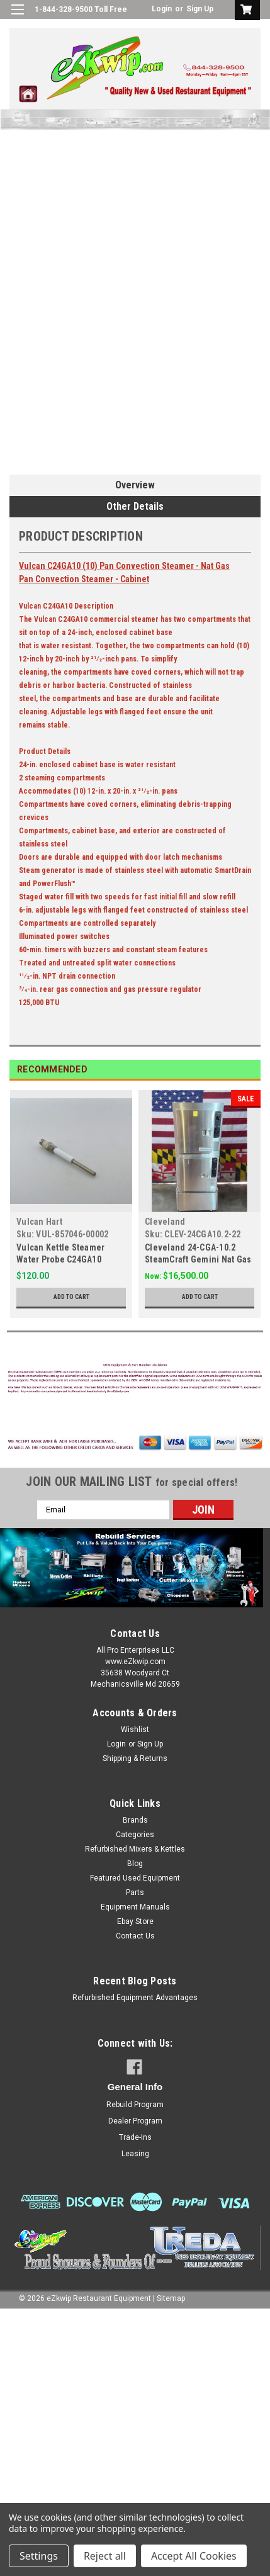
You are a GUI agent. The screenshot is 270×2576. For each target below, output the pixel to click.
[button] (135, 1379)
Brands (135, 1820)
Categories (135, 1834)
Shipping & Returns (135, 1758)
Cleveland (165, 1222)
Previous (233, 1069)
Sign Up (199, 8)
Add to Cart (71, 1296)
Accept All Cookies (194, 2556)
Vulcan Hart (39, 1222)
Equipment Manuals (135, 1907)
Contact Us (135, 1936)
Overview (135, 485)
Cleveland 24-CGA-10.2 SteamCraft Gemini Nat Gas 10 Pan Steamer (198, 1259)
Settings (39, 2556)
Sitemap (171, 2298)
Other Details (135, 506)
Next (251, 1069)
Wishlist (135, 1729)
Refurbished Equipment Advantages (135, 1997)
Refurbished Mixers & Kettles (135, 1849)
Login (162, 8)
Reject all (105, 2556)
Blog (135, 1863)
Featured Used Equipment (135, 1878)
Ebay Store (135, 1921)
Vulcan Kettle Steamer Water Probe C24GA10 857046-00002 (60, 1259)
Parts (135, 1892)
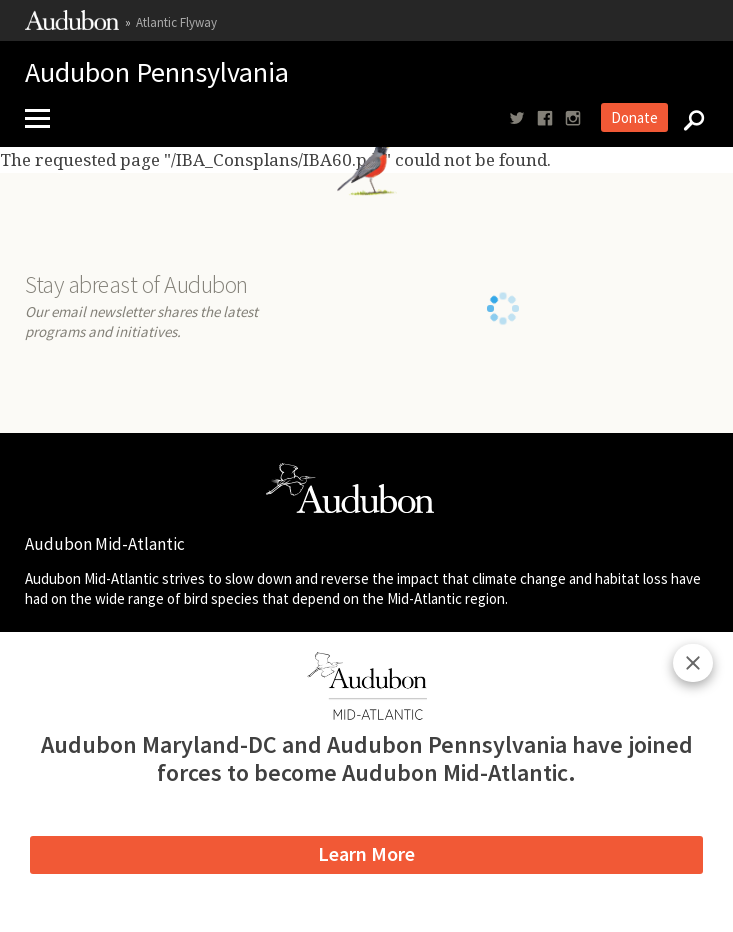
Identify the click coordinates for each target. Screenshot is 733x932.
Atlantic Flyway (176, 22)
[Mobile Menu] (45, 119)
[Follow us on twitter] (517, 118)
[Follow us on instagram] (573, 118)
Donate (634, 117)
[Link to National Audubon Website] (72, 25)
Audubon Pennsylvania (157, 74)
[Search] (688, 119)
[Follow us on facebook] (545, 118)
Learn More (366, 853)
...
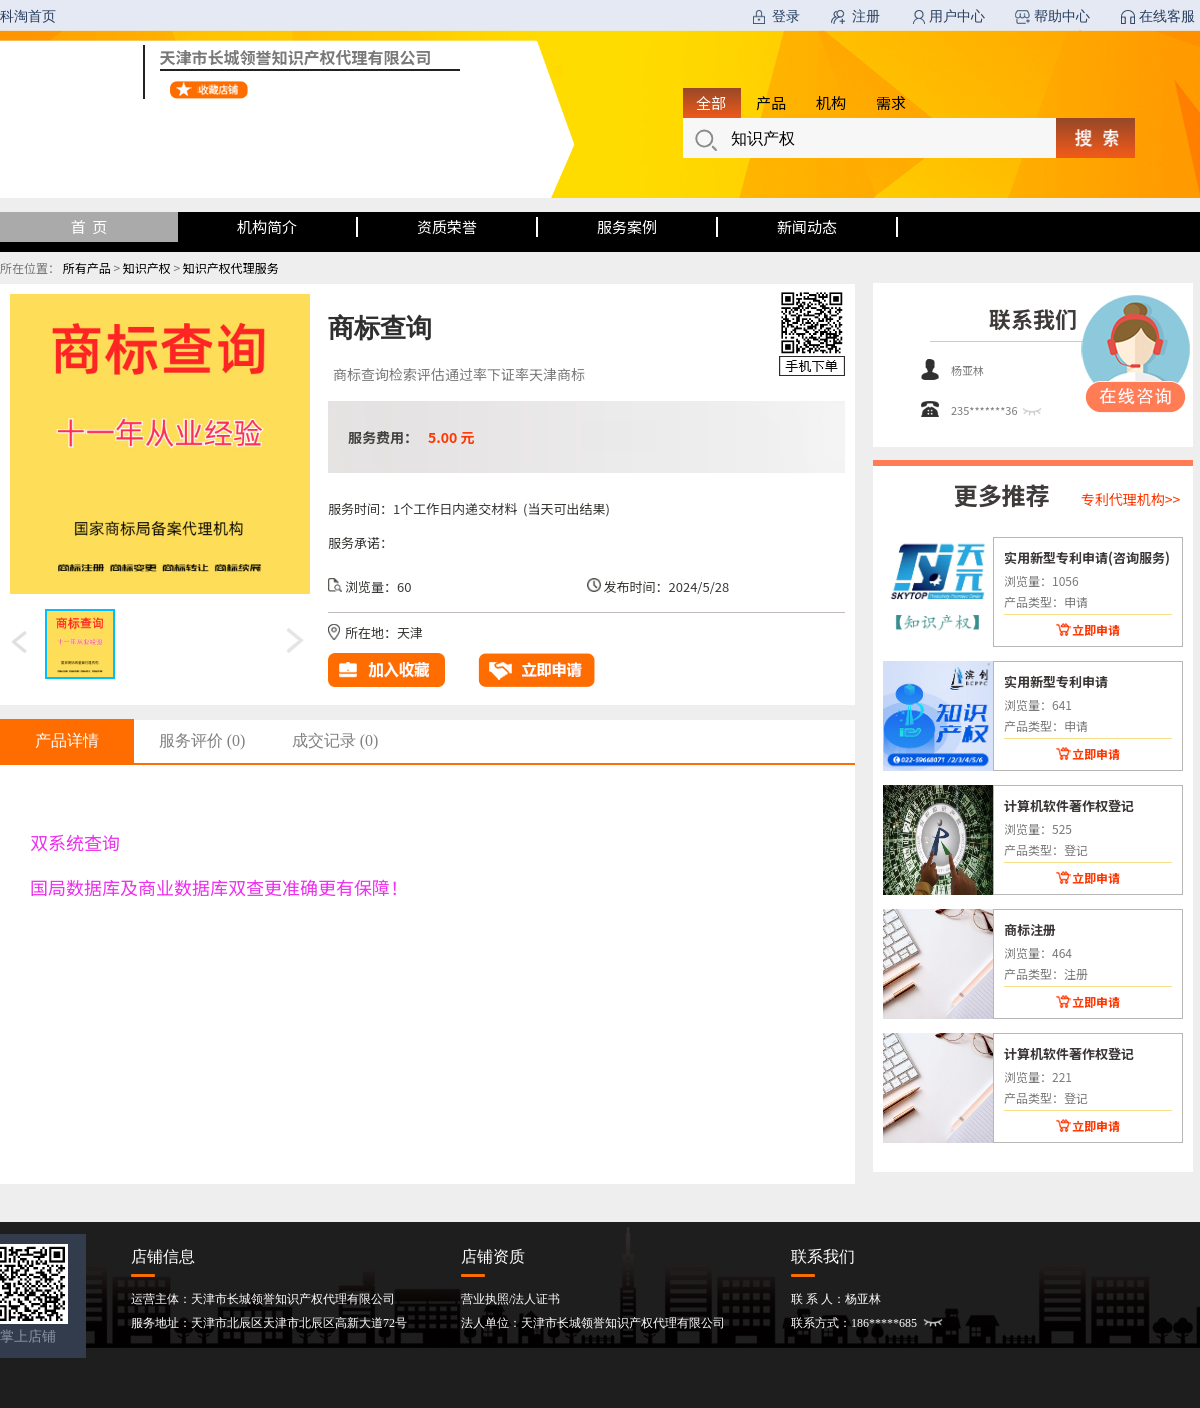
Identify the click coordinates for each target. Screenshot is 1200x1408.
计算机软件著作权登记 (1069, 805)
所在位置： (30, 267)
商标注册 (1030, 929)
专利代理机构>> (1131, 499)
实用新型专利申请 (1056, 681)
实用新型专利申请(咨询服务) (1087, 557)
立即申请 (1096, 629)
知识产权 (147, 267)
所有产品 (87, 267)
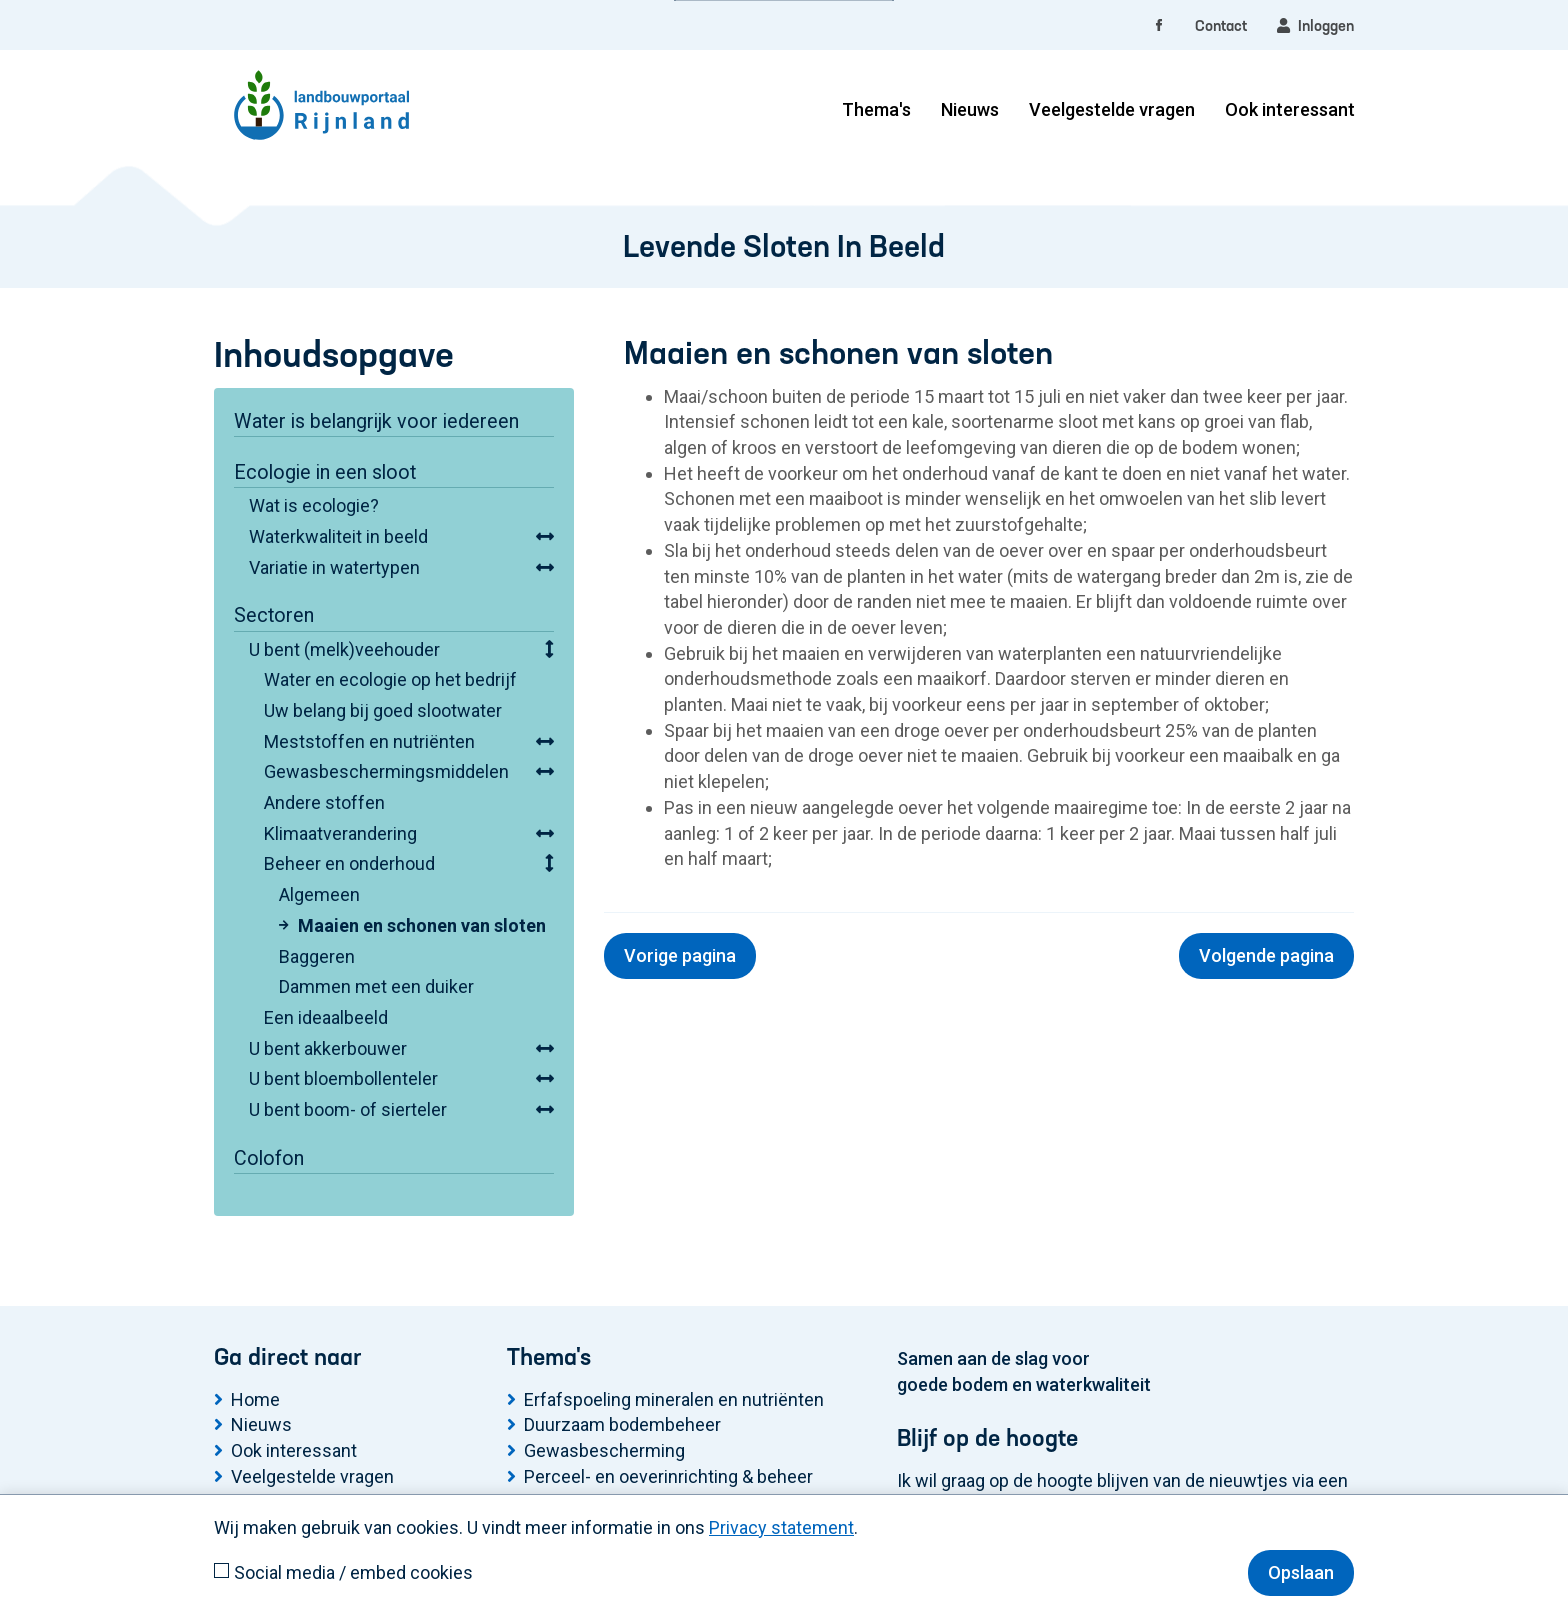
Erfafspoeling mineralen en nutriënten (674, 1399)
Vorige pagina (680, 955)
---
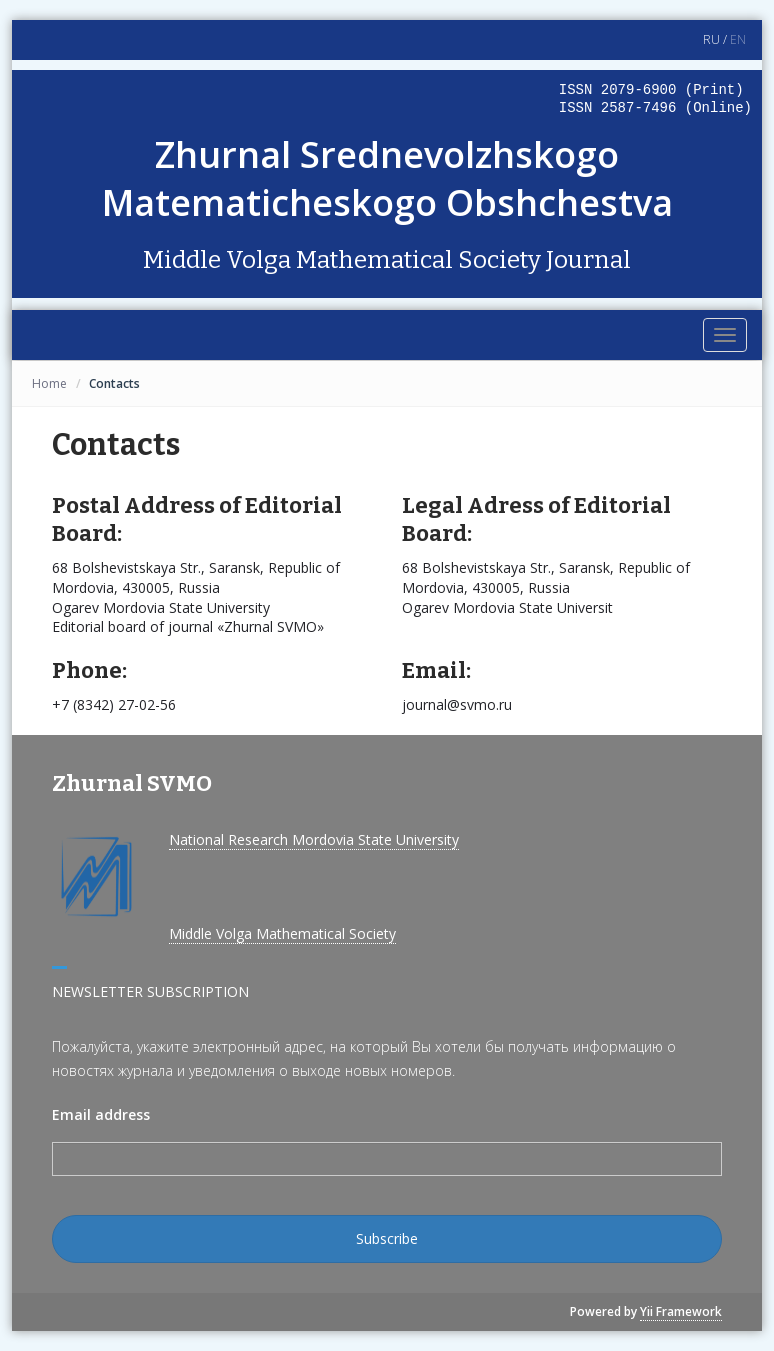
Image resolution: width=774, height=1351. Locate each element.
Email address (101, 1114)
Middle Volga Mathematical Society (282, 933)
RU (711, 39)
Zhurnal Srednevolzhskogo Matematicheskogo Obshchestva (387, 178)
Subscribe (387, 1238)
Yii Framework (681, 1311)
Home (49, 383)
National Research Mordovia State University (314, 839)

**EXERCISE INSTRUCTIONS**:
Leaving out each picture, repeat exactly the lines above from the one that contains "Reject all (105, 2556)" through the one that contains "Atlantic Flyway (176, 22)".

**RESULT FOR THIS TASK**:
Reject all (105, 2556)
Blog (135, 1863)
Featured Used Equipment (135, 1878)
Ebay Store (135, 1921)
Vulcan Kettle Steamer Water Probe C24GA10 857046-00002 (60, 1259)
Parts (135, 1892)
Identify the click coordinates for each target. Screenshot is 733x932.
Atlantic Flyway (176, 22)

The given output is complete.